▶ EXERCISE:
From the listing below, select every line where the word "Uniwersytet" appears.

▶ RECORDS FOR THE EXERCISE:
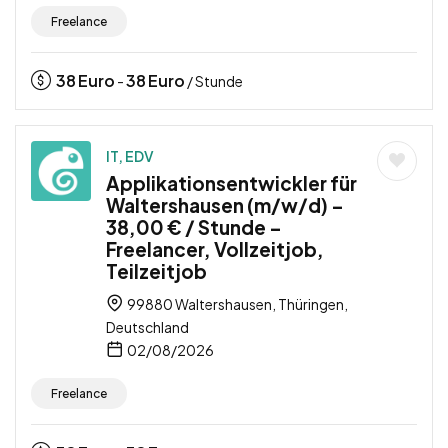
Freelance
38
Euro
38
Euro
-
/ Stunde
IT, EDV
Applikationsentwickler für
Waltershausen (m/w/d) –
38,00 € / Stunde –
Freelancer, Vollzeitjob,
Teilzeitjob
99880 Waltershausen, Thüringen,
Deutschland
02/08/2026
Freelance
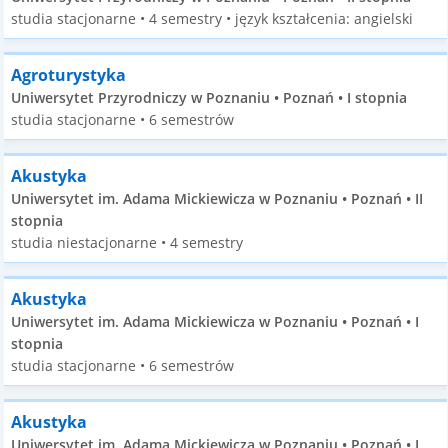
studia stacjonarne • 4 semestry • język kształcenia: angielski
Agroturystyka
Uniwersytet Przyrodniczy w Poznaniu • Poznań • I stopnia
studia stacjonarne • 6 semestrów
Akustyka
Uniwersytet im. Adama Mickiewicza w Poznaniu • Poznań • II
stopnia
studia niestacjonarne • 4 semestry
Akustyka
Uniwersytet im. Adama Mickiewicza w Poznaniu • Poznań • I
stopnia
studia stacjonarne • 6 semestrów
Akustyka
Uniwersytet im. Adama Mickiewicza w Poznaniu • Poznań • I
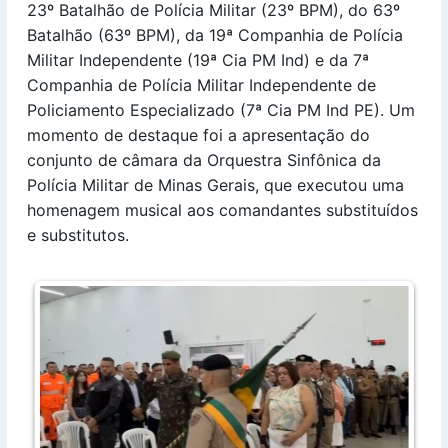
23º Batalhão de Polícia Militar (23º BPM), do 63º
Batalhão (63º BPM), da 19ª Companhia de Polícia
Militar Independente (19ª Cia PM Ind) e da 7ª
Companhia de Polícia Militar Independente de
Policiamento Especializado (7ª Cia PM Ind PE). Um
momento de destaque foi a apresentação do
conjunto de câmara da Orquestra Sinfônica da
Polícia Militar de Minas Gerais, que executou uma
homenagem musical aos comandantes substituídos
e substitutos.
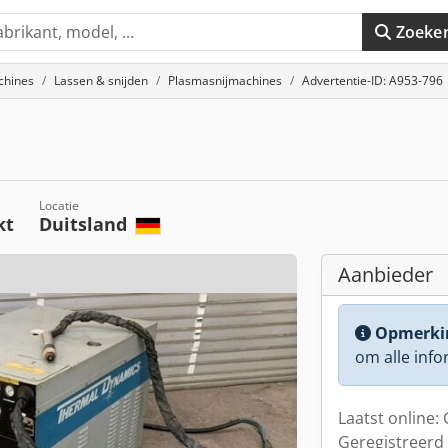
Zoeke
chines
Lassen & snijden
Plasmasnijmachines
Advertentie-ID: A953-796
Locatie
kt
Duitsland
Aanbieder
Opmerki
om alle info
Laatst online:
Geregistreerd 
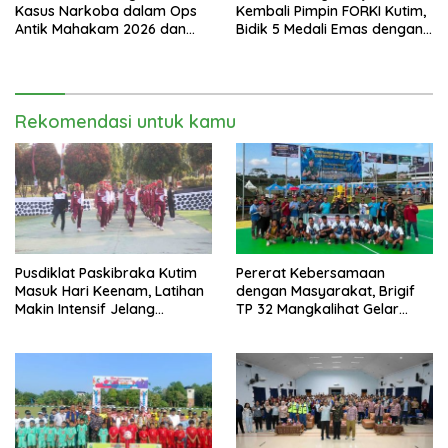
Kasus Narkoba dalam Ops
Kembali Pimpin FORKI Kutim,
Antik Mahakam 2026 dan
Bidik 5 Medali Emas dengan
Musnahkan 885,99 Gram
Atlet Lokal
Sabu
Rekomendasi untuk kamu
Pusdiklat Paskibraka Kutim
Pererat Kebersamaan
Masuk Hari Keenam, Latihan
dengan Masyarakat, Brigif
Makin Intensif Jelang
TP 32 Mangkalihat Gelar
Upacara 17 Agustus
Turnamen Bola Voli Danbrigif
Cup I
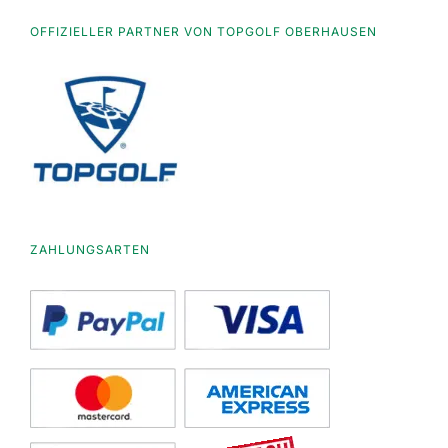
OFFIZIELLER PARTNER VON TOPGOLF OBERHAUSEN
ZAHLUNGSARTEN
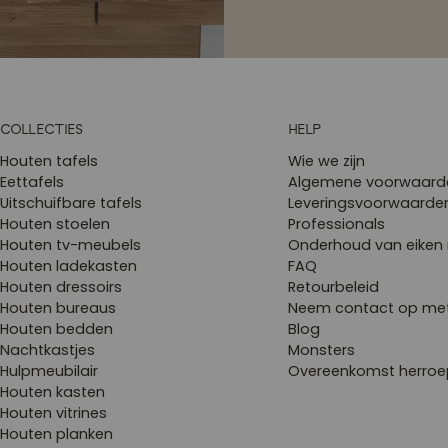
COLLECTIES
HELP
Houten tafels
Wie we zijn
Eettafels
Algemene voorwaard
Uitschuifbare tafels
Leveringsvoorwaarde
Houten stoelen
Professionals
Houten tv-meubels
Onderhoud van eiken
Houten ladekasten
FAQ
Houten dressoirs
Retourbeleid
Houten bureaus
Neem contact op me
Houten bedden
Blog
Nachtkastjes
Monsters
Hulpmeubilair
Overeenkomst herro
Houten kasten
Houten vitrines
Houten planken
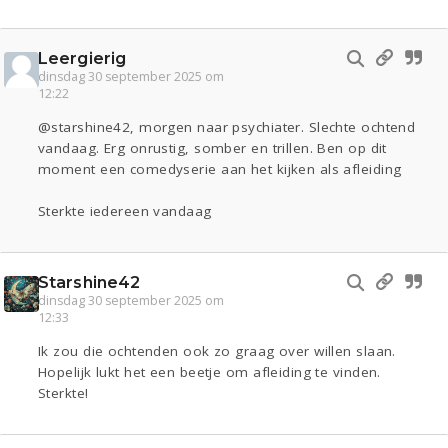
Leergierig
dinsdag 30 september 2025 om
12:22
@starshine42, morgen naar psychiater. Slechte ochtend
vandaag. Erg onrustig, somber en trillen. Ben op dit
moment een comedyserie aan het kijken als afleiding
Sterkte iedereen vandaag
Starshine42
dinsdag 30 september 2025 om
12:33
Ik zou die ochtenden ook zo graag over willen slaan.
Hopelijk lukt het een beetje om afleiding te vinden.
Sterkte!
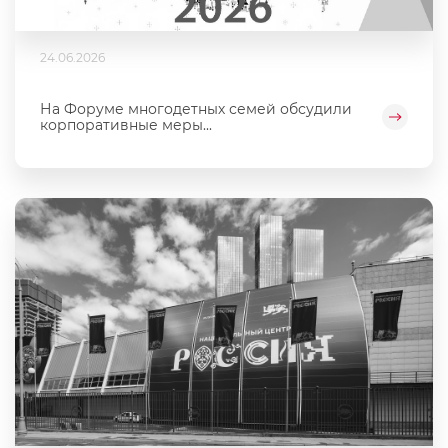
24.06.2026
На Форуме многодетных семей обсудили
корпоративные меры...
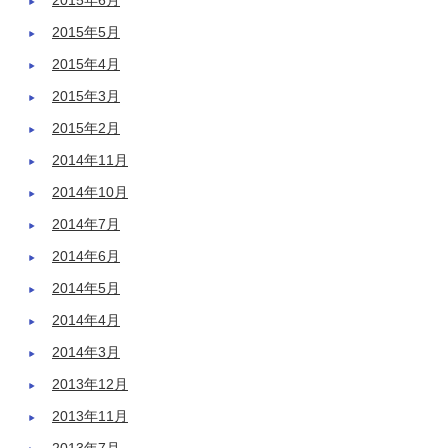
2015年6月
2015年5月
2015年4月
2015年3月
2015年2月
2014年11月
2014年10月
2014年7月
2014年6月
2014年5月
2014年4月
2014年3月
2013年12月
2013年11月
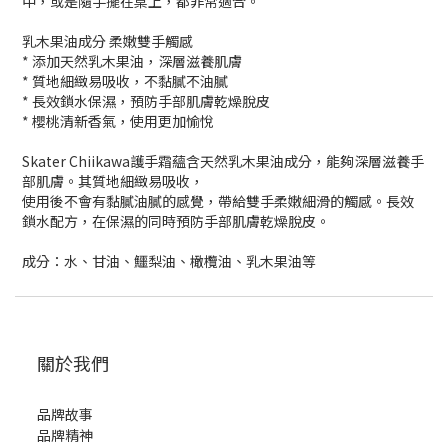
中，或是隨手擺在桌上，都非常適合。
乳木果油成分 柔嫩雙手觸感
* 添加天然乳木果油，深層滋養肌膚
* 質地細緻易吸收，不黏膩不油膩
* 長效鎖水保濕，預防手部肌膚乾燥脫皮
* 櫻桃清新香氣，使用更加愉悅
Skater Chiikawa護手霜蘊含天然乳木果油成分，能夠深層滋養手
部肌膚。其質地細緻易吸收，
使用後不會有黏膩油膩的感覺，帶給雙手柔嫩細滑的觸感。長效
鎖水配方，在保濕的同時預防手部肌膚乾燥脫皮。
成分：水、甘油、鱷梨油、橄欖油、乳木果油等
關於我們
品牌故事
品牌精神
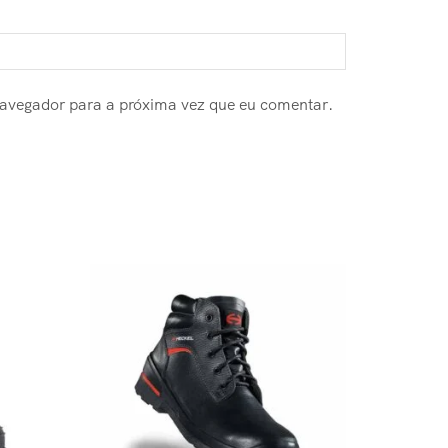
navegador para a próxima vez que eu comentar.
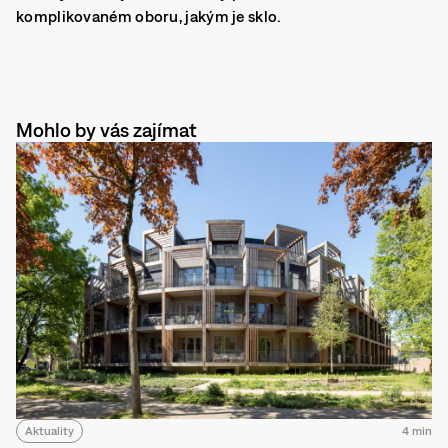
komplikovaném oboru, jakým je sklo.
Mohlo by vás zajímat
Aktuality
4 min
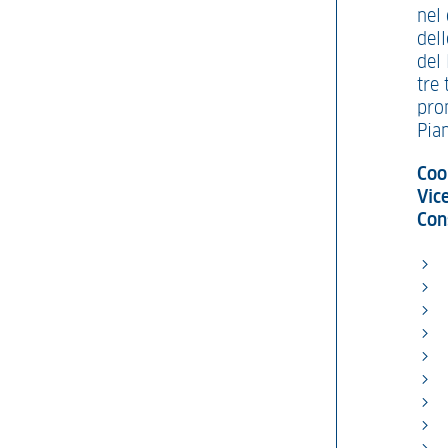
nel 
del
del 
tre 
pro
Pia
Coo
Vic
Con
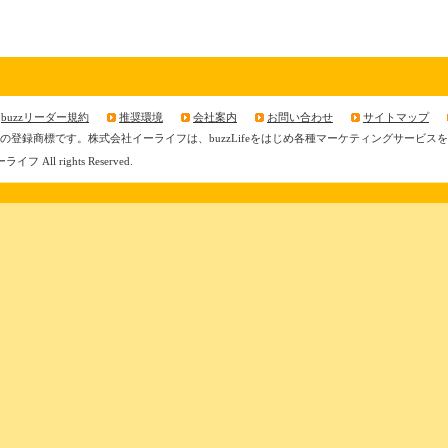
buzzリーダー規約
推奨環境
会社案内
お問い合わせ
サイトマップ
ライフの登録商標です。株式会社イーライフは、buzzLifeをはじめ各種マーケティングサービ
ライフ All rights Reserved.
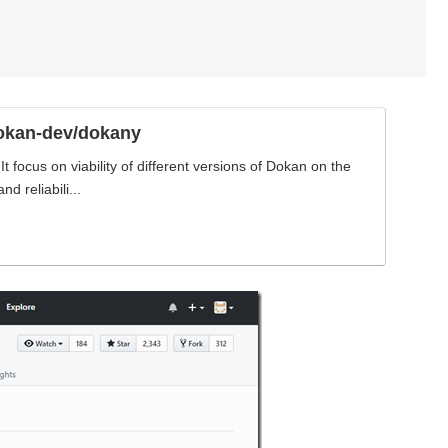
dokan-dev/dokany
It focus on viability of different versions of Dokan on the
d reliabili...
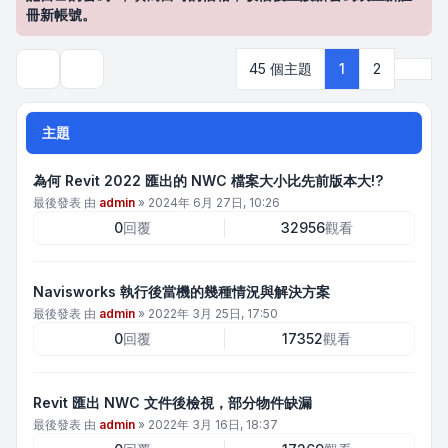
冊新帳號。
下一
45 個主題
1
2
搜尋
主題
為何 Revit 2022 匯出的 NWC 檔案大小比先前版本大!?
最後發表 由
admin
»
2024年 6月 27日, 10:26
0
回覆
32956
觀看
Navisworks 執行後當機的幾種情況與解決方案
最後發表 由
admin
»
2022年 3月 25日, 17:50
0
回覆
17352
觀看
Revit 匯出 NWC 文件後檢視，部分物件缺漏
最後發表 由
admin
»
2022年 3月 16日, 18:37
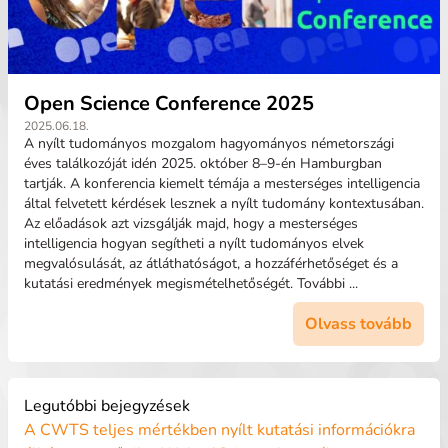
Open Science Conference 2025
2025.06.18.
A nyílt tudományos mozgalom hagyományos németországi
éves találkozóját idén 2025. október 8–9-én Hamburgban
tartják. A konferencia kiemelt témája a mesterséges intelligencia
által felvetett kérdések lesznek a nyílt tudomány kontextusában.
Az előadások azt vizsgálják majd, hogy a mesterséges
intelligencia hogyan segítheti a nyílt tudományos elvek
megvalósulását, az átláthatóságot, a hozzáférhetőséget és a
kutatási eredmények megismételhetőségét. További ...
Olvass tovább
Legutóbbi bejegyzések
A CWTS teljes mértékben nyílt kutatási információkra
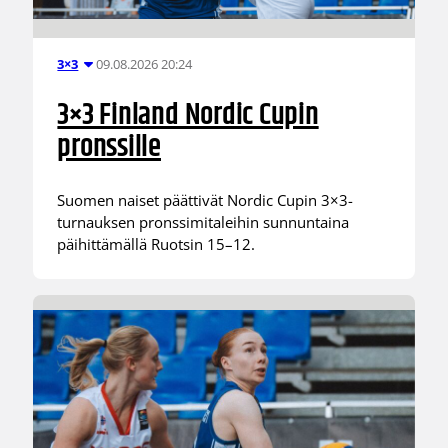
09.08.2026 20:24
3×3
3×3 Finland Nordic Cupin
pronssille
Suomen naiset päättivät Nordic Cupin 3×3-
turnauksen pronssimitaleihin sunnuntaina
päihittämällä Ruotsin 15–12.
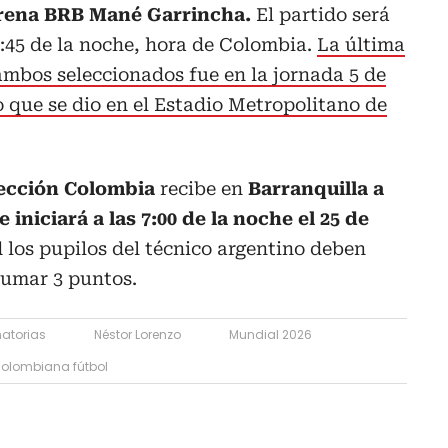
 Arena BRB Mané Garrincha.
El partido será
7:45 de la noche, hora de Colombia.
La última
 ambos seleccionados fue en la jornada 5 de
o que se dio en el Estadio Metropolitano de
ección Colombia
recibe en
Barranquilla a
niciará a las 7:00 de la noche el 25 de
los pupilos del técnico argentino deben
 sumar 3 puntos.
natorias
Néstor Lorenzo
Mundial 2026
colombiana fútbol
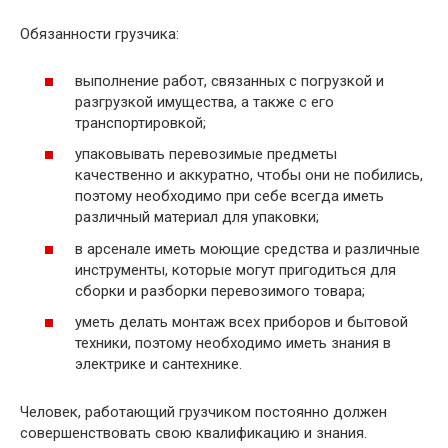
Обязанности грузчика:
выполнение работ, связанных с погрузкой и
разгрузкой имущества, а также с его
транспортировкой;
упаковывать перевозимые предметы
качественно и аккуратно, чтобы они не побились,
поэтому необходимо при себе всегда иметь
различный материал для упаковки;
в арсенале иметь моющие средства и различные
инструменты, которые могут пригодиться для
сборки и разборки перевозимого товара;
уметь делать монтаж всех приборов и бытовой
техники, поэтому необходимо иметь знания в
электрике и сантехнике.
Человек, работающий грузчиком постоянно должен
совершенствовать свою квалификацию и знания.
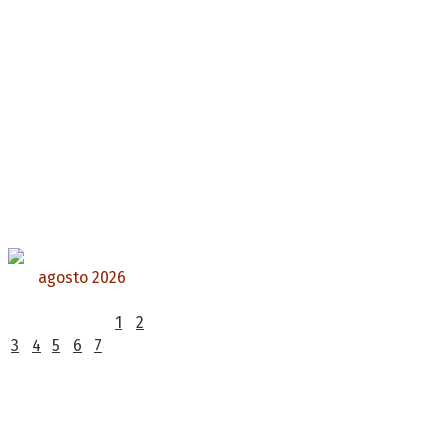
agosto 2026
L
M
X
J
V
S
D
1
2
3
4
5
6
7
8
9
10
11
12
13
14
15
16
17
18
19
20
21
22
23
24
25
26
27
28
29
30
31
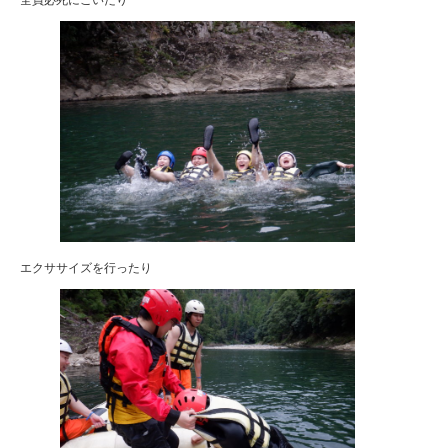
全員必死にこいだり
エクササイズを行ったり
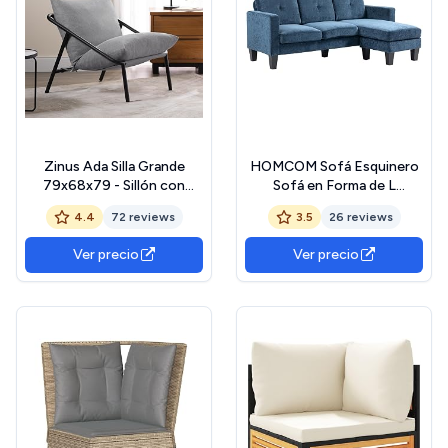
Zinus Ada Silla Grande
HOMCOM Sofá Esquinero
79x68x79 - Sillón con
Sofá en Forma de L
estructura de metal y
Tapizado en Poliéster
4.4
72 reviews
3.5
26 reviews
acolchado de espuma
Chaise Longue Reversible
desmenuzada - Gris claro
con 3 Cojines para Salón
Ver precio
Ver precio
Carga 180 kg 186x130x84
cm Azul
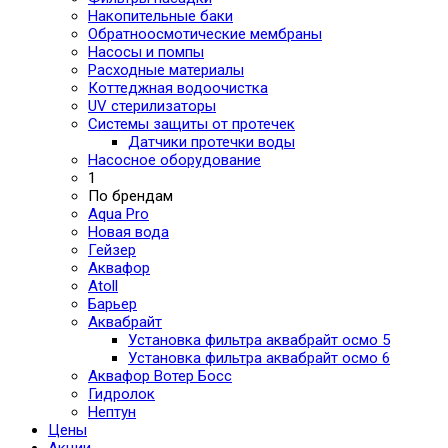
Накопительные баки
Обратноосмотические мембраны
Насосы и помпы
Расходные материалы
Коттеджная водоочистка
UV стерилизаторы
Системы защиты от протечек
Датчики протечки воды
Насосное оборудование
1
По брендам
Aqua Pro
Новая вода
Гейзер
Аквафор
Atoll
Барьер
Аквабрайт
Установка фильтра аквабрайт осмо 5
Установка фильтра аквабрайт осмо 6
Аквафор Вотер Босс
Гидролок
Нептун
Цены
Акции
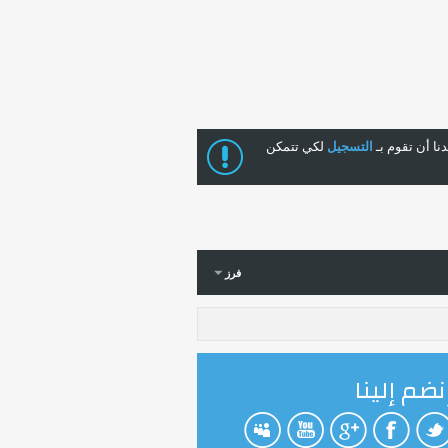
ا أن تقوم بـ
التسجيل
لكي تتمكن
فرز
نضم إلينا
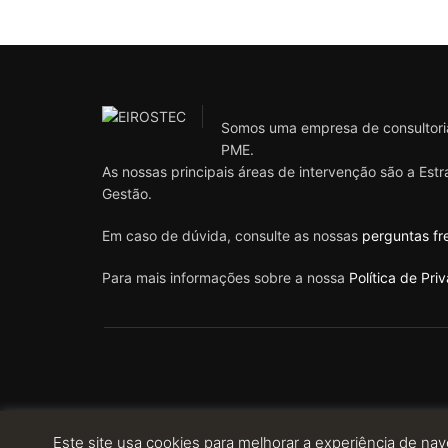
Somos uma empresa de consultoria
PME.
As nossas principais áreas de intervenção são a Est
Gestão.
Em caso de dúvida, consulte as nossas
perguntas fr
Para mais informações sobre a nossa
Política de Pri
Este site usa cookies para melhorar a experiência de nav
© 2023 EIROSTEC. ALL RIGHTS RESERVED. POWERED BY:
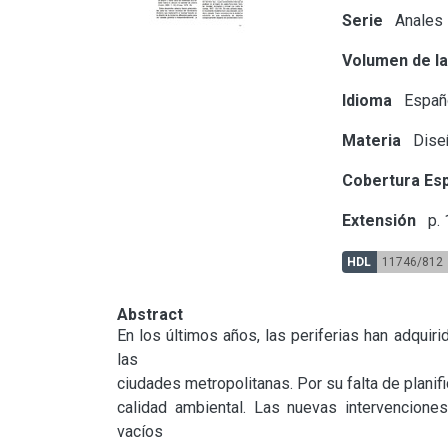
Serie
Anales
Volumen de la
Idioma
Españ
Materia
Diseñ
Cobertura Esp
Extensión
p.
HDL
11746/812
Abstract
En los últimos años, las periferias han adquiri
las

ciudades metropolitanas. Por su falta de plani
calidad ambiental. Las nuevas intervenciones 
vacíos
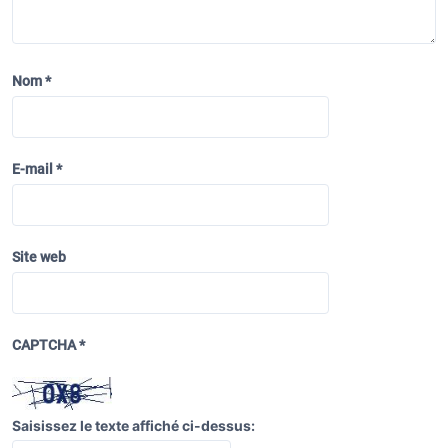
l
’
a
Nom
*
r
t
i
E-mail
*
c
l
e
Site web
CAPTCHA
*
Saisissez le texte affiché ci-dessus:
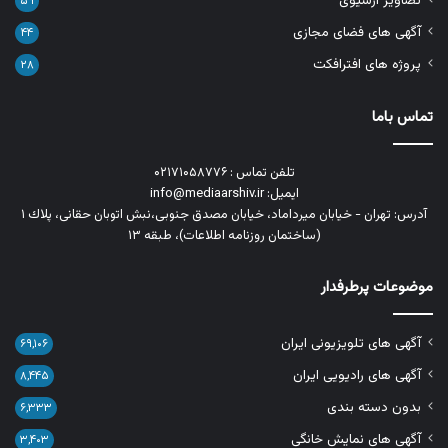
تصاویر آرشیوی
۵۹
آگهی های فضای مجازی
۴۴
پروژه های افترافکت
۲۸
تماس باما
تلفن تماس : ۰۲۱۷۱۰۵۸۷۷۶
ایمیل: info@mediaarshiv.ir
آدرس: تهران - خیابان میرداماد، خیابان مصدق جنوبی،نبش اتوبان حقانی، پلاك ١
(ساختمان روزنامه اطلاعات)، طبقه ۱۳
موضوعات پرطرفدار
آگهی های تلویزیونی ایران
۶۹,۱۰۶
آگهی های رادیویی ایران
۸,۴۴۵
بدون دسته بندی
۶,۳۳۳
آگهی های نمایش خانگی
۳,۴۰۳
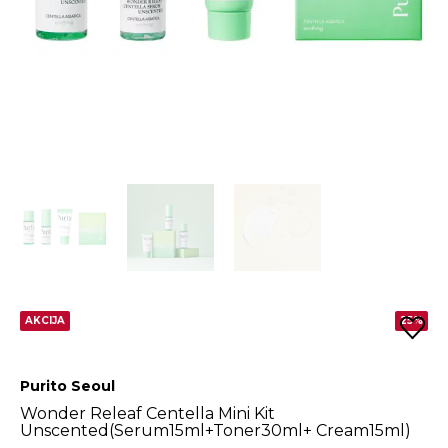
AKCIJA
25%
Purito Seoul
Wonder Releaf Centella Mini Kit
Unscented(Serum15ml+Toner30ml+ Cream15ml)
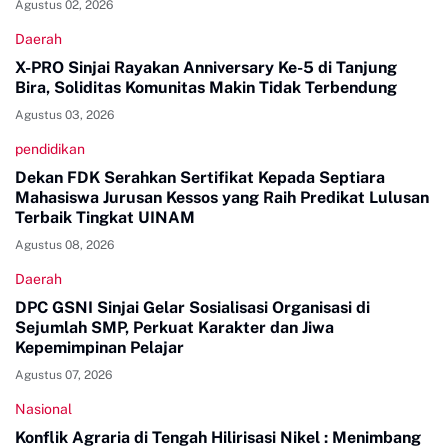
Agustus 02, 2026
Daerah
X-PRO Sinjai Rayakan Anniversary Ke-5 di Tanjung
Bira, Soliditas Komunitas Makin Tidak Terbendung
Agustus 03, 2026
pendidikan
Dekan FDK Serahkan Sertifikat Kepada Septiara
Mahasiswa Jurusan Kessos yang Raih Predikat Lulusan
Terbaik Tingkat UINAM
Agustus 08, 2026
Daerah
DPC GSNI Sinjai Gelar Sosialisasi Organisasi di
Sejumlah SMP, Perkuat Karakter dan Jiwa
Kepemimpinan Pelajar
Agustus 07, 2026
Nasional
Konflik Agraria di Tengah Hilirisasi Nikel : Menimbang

▶ RESULT:
Uniwersytet Przyrodniczy w Poznaniu • Poznań • I stopnia
Uniwersytet im. Adama Mickiewicza w Poznaniu • Poznań • II
Uniwersytet im. Adama Mickiewicza w Poznaniu • Poznań • I
Uniwersytet im. Adama Mickiewicza w Poznaniu • Poznań • I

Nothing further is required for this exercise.